On their newest EP, the excellent Please Help Me, dejection bursts from the haze of emotional uncertainty following their debut (2015’s Body Is Dead) and into clear view. Allston Pudding caught up with the band’s sole member, Tyler Kershaw, before the band’s tour kickoff/release show at Great Scott.
Allston Pudding: It’s been nearly two years since the release of Body Is Dead and, while the new EP is unmistakably Funeral Advantage, there’s a sense of bitterness and melancholy. What influenced your writing in that time?
Tyler Kershaw: I went through a hard time in between records. There was a mutual decision made for me to move out of the house I shared with my partner for reasons I can’t get into. I had to stay in my car and on friends’ couches and floors for a long stretch of time. I felt like a burden for several months. It’s really hard for me to ask anyone for anything, let alone to open their home to me and let me freeload. I spent months with the knowledge that I was an actual piece of shit with constant reminders of the fact.
It was during this time that I was able to write a brunt of the lyrics, so a lot of it came out of the situation I was in. I’ve always only written when I’m in a dark place. It’s not even an escape or used as a catharsis; it’s just that, in addition to feeling terrible, my mind decides to go back to traumatic experiences I’ve had and I circle around those to help me in creating something. These songs were killing me because I wrote them while going through a very hard time, so the influence to release the songs in this concise format came from that.
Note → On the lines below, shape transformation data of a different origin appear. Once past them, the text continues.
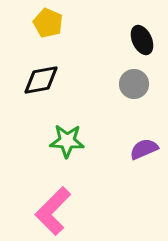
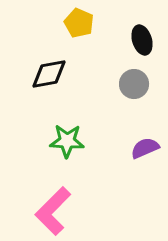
yellow pentagon: moved 31 px right
black ellipse: rotated 8 degrees clockwise
black diamond: moved 8 px right, 6 px up
purple semicircle: moved 1 px right, 1 px up
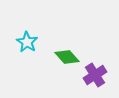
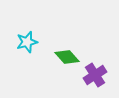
cyan star: rotated 25 degrees clockwise
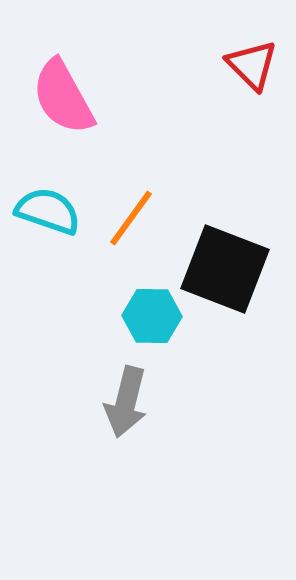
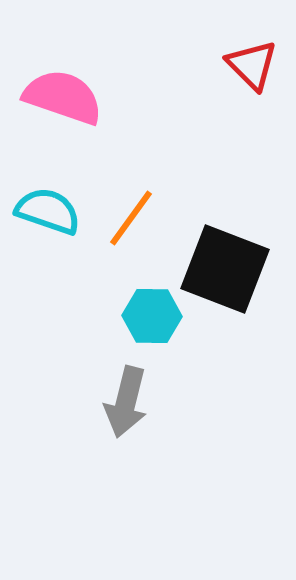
pink semicircle: rotated 138 degrees clockwise
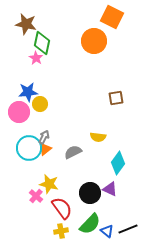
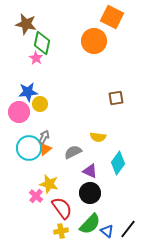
purple triangle: moved 20 px left, 18 px up
black line: rotated 30 degrees counterclockwise
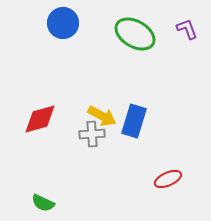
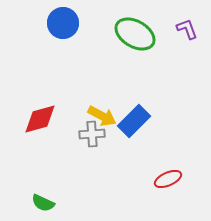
blue rectangle: rotated 28 degrees clockwise
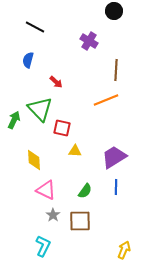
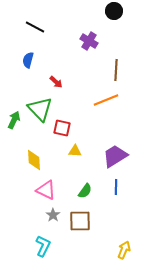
purple trapezoid: moved 1 px right, 1 px up
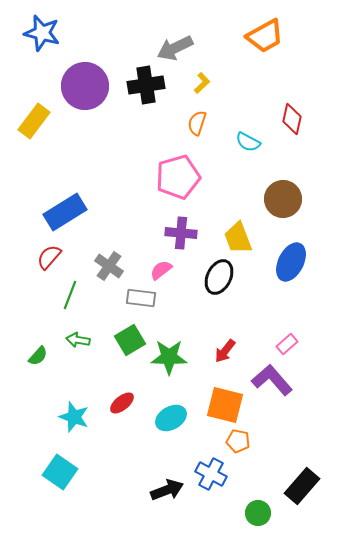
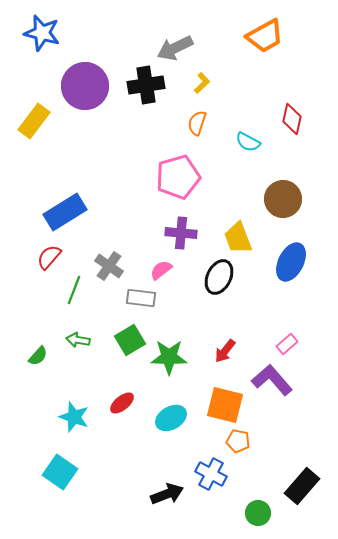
green line: moved 4 px right, 5 px up
black arrow: moved 4 px down
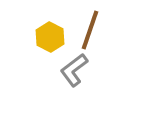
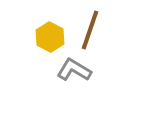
gray L-shape: rotated 68 degrees clockwise
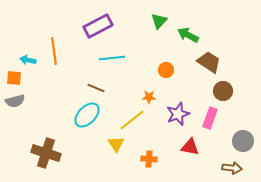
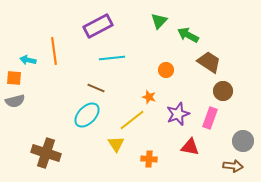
orange star: rotated 16 degrees clockwise
brown arrow: moved 1 px right, 2 px up
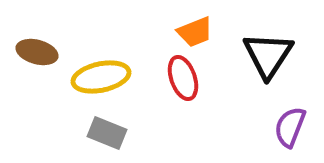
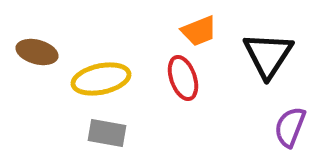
orange trapezoid: moved 4 px right, 1 px up
yellow ellipse: moved 2 px down
gray rectangle: rotated 12 degrees counterclockwise
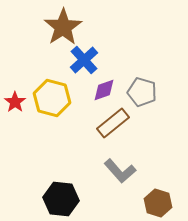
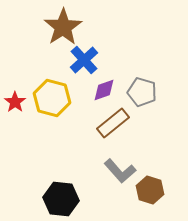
brown hexagon: moved 8 px left, 13 px up
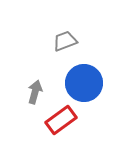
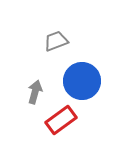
gray trapezoid: moved 9 px left
blue circle: moved 2 px left, 2 px up
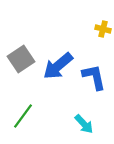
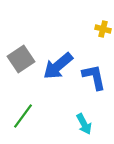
cyan arrow: rotated 15 degrees clockwise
I’m unable to separate the songs from the events that inspired them so I needed it to be done and gone.
AP: Musically, what influences do you continue to find inspiring? Is there anything as of late that you’re especially into?
TK: I’ve been listening to a lot of trance lately. MaRLo, The Thrillseekers, old Andy Blueman. I’ve also been obsessed with listening to metal records but slowed down. There’s this whole channel on Youtube that just does metal records slowed down and it makes them sound so much heavier and drawn out. I’ve been trying that with the stuff I’ve been demoing lately, I’ll demo a whole song then just slow it down after I’ve bounced it. It makes everything sound a lot fuller and in place. Less rushed, less hectic. I’ve also been listening to a lot of Van Halen. I obviously never listen to anything to get inspired because I generally don’t like music that much. I’ve found a group of like 5 records that I love and that I listen to over and over.
AP: As the band’s sole member, does the idea of playing these songs live affect the songwriting process?
TK: Only lately has it affected how I write. With the last record, I didn’t really care about how the rest of the band were going to do it live so I would just endlessly layer stuff without stopping to think about if it’d sound good without having 18 guitarists. One producer I tried working with when I was starting recording Please Help Me told me not to worry about it so much but just keep it in the back of my mind, so I’ve been trying to live by that while recording in the past year. Keep indulging, but pare back if it isn’t needed. The over indulgence is what made my last record good and I wanted that on this album too…. but everything in moderation. Literally everything, not just music stuff.
AP: What can we expect of the upcoming tour?
TK: We’re playing new songs on the tour from this album and a few from the last album that we’ve never played live. We always get into this groove on tour where we’ll start out with a list of about 10 songs and by the last few dates we’re strictly only playing 6 or 7 of them in a specific order because it went well the previous night. I’m not saying that’s not what’s going to happen this time but we’re going to try not to feel as comfortable with the set as we normally would.
AP: Is “Please Help Me” a sign of the band’s musical trajectory? Are there any plans beyond the EP’s release and supporting tour?
TK: The songs I’ve been writing since I finished [Please Help Me] have been a lot more sparse sounding. Empty and lonely. I’m not even entirely sure that it is a Funeral Advantage record yet. I don’t want to limit it to that because that’s how you might get trapped into feeling your corners. I’ve toyed with making the next Funeral Advantage record a black metal record. I have songs that would fit. I find them all to have a similar feel to what I’ve always tried to do. But as for solid plans for anything else, we don’t make any. We try not to get our hopes up anymore.